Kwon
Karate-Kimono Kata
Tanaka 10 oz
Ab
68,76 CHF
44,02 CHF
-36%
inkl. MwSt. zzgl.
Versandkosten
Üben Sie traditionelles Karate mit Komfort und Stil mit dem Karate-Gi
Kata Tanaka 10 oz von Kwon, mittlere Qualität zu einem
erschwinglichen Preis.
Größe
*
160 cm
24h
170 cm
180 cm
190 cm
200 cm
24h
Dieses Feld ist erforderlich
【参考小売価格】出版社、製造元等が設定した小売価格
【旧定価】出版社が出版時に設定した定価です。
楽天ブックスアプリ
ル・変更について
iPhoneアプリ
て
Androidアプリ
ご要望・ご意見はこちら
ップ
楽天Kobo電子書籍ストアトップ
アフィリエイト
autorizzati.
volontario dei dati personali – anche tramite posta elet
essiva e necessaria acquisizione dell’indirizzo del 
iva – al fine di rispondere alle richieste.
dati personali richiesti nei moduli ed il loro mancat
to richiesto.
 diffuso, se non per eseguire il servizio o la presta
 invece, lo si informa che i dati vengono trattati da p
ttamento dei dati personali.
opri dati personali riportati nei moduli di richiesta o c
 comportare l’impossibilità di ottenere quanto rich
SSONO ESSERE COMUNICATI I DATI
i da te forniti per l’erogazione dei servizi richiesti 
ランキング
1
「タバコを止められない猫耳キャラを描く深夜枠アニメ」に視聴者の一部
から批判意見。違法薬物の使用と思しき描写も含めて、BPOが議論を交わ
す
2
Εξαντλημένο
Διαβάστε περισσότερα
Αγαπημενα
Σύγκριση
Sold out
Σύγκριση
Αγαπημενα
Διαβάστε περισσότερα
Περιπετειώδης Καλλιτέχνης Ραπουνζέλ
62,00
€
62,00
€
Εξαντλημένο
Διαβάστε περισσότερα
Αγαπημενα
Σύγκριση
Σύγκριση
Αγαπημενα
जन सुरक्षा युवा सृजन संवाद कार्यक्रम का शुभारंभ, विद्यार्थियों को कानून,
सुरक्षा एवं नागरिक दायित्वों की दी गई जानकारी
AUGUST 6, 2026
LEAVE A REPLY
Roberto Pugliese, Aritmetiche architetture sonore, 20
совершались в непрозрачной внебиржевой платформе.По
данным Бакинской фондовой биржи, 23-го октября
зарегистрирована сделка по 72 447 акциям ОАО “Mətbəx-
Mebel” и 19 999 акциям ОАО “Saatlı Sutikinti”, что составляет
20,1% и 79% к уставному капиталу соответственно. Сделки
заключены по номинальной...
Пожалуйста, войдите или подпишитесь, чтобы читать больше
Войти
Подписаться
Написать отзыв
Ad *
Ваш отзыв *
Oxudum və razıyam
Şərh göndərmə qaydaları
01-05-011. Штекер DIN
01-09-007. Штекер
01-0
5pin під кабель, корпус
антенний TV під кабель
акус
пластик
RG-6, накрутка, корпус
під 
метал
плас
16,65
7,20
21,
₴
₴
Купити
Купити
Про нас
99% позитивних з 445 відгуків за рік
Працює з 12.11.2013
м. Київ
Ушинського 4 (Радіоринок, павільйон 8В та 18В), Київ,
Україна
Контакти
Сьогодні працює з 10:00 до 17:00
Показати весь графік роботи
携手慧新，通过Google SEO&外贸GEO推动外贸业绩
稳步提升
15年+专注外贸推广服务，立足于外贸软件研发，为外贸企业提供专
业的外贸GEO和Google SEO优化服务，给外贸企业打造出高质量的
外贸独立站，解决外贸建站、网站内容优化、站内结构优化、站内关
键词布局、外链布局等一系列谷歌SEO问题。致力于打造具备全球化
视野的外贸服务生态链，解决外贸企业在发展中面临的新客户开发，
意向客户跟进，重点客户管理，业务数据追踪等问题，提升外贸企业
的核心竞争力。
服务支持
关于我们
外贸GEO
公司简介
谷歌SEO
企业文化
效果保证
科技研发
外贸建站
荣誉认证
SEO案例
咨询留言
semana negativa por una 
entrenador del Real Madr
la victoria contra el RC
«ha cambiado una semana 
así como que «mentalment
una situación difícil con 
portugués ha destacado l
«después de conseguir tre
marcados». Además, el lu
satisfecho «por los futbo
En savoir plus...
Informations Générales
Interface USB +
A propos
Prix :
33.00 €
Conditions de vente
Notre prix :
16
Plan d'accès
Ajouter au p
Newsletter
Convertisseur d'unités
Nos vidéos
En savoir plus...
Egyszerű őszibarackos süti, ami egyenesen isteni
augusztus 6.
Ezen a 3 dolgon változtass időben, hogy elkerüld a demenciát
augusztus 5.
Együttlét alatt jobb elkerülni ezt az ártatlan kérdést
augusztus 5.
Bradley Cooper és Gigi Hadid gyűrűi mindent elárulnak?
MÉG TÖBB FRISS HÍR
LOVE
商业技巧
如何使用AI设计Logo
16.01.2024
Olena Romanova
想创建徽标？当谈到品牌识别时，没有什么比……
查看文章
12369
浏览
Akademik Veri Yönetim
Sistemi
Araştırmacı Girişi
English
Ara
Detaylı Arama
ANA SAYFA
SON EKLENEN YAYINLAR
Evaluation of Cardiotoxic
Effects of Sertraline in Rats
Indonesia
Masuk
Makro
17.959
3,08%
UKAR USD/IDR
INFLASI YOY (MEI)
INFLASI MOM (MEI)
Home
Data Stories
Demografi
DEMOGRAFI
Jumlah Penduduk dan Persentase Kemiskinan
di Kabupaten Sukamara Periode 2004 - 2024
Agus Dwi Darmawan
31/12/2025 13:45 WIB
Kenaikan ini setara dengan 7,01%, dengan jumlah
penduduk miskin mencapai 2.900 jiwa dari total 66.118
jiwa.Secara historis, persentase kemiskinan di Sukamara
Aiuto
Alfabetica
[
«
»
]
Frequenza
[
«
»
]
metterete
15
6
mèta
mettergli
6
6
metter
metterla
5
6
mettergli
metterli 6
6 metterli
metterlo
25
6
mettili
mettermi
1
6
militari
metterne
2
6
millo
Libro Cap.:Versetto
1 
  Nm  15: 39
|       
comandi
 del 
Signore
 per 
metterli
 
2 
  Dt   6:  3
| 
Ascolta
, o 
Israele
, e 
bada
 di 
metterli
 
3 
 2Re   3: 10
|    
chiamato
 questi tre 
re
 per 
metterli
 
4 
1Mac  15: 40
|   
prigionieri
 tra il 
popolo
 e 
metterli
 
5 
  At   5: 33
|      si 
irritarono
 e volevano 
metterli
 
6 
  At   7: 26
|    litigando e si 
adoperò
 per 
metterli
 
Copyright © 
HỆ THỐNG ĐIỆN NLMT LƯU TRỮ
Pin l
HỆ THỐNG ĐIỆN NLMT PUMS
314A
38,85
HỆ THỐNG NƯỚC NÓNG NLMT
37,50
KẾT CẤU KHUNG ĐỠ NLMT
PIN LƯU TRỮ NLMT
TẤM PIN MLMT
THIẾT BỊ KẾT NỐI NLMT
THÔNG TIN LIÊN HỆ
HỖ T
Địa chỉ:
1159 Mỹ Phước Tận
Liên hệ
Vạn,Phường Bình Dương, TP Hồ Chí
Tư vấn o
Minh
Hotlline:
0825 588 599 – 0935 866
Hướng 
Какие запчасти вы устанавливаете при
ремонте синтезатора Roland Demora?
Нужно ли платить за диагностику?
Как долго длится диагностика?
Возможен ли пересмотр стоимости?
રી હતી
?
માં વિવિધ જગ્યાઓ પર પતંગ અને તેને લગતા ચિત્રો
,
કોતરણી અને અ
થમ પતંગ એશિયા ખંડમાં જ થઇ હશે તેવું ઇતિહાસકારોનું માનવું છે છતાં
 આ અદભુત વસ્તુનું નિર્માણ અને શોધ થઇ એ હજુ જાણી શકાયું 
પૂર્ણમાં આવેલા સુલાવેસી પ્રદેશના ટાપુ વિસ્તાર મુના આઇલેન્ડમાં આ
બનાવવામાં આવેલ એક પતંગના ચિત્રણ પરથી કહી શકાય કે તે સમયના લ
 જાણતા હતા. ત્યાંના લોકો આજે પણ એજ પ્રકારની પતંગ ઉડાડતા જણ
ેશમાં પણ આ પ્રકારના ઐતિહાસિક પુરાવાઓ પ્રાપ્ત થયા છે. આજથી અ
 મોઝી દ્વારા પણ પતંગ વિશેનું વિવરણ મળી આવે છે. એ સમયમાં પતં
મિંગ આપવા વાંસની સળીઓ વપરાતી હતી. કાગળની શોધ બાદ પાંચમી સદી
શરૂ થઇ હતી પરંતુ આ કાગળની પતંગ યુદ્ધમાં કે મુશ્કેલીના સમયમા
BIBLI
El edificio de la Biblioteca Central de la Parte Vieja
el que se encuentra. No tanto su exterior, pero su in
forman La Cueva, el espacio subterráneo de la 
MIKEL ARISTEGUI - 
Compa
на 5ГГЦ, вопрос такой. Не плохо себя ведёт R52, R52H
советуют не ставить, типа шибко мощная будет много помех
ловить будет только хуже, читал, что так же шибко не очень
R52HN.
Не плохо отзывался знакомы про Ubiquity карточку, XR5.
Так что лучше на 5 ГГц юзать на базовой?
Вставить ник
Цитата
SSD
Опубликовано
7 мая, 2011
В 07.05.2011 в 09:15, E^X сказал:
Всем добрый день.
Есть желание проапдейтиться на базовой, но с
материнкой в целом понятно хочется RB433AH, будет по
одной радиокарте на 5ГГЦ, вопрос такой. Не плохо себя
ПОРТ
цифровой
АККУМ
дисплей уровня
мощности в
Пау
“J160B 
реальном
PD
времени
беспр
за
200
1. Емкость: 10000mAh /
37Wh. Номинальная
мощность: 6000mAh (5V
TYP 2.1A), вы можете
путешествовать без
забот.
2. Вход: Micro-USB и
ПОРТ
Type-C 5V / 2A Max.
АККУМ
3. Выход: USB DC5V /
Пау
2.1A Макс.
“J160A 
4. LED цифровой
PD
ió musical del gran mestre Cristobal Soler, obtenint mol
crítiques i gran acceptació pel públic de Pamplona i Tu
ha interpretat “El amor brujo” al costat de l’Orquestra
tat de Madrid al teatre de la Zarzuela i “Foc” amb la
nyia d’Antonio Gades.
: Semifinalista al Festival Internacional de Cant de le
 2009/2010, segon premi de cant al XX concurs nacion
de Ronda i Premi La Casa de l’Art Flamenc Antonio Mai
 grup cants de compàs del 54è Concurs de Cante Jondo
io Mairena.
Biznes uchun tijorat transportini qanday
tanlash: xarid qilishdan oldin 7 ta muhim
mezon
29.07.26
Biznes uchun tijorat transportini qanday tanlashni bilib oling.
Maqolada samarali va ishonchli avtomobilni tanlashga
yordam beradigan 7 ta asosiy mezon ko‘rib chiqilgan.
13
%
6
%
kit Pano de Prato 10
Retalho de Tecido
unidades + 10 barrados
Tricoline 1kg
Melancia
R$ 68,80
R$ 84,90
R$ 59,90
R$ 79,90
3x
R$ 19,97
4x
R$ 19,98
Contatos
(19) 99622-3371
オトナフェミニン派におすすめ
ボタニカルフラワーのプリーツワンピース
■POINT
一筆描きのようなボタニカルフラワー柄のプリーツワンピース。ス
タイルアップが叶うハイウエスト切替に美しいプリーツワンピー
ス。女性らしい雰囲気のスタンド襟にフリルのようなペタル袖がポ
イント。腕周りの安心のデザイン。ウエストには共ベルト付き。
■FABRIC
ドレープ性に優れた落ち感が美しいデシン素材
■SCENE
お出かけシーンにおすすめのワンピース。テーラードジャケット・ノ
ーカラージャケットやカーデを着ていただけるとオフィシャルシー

════

■ AIM OF THE EXERCISE
Among the entries above, tally each line with the string "richiesti" and state that figure only.

■ ANSWER BELOW
2